**What is being asked:** Please repeat the entries exactly as they appear and omit any images.

= = =

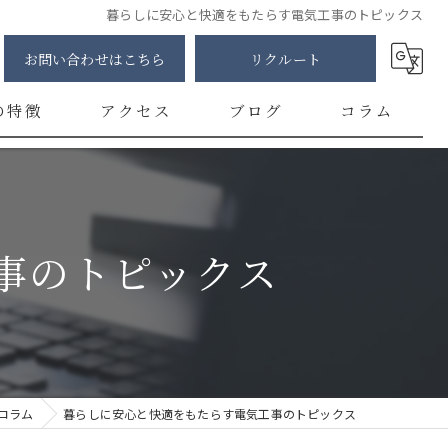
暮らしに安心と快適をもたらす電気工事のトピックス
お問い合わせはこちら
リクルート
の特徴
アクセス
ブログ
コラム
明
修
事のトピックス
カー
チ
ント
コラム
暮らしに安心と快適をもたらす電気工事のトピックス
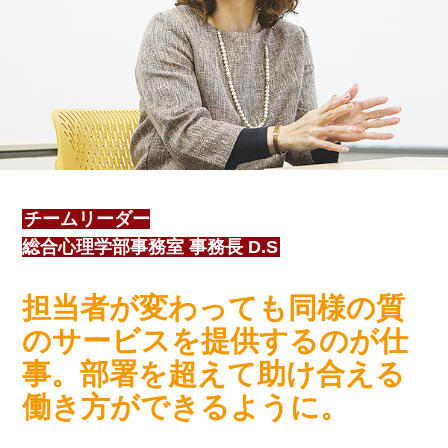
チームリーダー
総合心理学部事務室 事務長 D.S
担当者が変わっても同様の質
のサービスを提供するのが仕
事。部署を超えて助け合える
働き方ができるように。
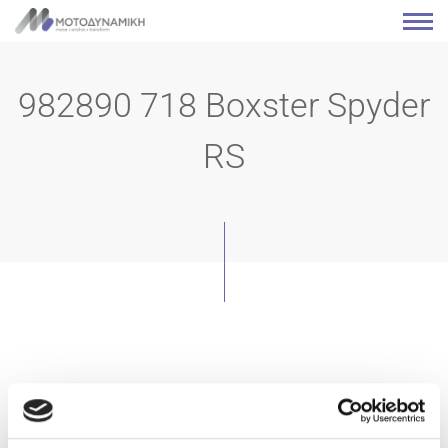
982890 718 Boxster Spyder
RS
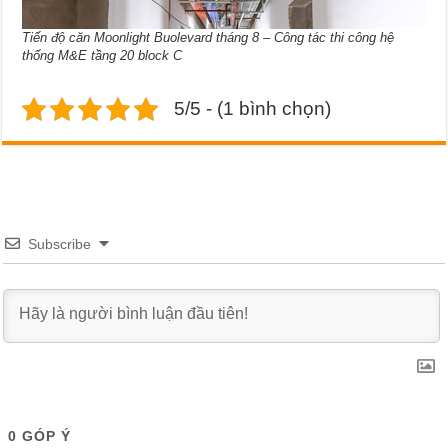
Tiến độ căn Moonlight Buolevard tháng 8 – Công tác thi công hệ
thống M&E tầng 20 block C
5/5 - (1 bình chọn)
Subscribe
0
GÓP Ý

= = =

**Answer below:**
暮らしに安心と快適をもたらす電気工事のトピックス
お問い合わせはこちら
リクルート
の特徴
アクセス
ブログ
コラム
明
修
事のトピックス
カー
チ
ント
コラム
暮らしに安心と快適をもたらす電気工事のトピックス
チームリーダー
総合心理学部事務室 事務長 D.S
担当者が変わっても同様の質
のサービスを提供するのが仕
事。部署を超えて助け合える
働き方ができるように。
982890 718 Boxster Spyder
RS
Tiến độ căn Moonlight Buolevard tháng 8 – Công tác thi công hệ
thống M&E tầng 20 block C
5/5 - (1 bình chọn)
Subscribe
0
GÓP Ý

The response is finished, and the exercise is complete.